This is a final project for the Interacting with Data seminar in fall 2015. This project aims to visualize gene expression data, with an eye to showing specific Gene Ontology (GO) terms that relate to each differentially expressed gene (pairwise tissue comparisons, within a single species). GO terms were established as a consistent way to describe the biology of genes across different species, with very specific vocabulary to describe gene products that may be part of a 'Biological Process', be a 'Cellular Component', or have a specific 'Molecular Function' (each of these is a major GO domain). The GO ontology is structured in such a way that they have nested relationships, may have relationships with multiple terms in the same domain.
To view the project go to this raw git page.
These data are unpublished, and form a small part of my thesis work. I have pulled out raw counts for two major tissue types found in a siphonophore.
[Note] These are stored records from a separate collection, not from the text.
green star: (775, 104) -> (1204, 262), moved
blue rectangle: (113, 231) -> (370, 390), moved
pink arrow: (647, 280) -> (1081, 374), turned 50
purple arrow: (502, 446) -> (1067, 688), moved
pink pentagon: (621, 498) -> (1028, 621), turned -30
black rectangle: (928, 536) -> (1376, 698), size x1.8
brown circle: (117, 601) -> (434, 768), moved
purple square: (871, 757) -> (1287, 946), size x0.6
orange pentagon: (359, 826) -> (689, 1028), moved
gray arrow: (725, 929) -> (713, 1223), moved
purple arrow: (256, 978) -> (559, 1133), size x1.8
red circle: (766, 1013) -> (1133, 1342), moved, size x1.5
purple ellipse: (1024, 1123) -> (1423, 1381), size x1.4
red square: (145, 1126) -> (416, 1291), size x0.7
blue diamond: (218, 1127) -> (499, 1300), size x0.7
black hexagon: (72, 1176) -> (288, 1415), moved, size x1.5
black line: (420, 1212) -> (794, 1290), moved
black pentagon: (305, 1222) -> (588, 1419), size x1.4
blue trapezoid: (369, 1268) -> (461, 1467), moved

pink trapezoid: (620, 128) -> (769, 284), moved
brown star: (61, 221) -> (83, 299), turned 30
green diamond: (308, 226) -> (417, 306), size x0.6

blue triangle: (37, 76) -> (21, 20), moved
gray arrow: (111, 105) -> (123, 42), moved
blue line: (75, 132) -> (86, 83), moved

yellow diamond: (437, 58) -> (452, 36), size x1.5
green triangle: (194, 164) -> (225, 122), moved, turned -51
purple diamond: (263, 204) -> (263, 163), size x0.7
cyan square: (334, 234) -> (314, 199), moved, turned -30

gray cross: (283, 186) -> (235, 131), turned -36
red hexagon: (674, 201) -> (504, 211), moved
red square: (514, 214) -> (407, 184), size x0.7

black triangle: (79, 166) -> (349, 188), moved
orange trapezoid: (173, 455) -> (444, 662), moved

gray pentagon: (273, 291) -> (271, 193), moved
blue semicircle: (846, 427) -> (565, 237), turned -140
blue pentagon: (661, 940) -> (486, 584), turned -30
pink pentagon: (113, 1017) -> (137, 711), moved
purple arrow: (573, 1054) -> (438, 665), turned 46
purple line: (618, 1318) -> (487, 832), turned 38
I have computed genewise differences in the means between the two groups using EdgeR in R. I also mapped GO terms to the transcriptome using Blast2GO, and determined significantly enriched GO terms using the R package topGO.
The datafile included in this visualisation shows a very small fraction of total genes in the larger dataset. This is because I have only included genes that are present in these tissues, that also has a Blast hit and GO annotations.
The data are organised in a tab delimited format, with log counts for two tissues on two columns. For each of the GO terms, I have calculated a mean gene expression value that is common to each of the genes that share these go terms. Here I have 4 GO terms, and 8 columns with updated gene expression values - this is either the same as before (if these genes don't have a particular GO value), or it has the same mean gene expression value. I also have two additional columns for each of the GO terms - one is the radius, which is sized relative to the number of genes that have a particular GO term; and the other is the colour, which changes from black to another colour depending on the GO term.
The goal of this project was to visualize gene expression patterns as a scatterplot, in a manner similar to Casey's iris visualization. I would like to be able to click on GO terms, and be able to visualise the relative number of genes that fall into this category, and provide a mean count for this group overall. Such a plot could be a starting point for a plot that would consider each of these GO terms in a more scientifically rigorous manner.
Colour is used here to denote a different GO term. In this case, I have used red, yellow, green and blue for each of the GO term genes, and all other genes are black. Size is used to show how many genes are present for a particular GO term, so that I can map not only expression, but also the number of genes involved. I also used opacity for the "black" genes, to make it easier to determine how many genes are present, but I did not make the GO term genes opaque. This makes them easier to see against the black background.
All filtering took place before entering D3. This is only a subset of the overall genes, ones that have both a blast hit and associated GO terms.This is because the original dataset is far too large.
I don't think there is any extra ink that does not map to the data.
Motion is used in this plot to show continuity between the raw counts and the average GO term genes. I intentially made the transition speed relatively slow, so that it is possible to see which genes are contributing to the average.
This is completely hard coded in advance, any exploration has been carried out in other programs like R, which I have also used to wrangle the data into a format that I can use in D3. This project serves more for exposition than exploration.
This visualization did not provide an especially unique insight into my data. However, with the code in hand, I think it could be beneficial to include even more GO terms. At that point, there would be significantly fewer redundant graphs, and it would be relatively fast to switch between views of different GO terms.
Currently I feel that the main limitations of this approach are that the statistical possibilities are relatively limited. Any transformations that I would like to make to these data have to be done in advance, before passing it to D3.
Only looking at four GO terms is not enough - in the future, I'd like to see the top ten GO terms from all three domains here.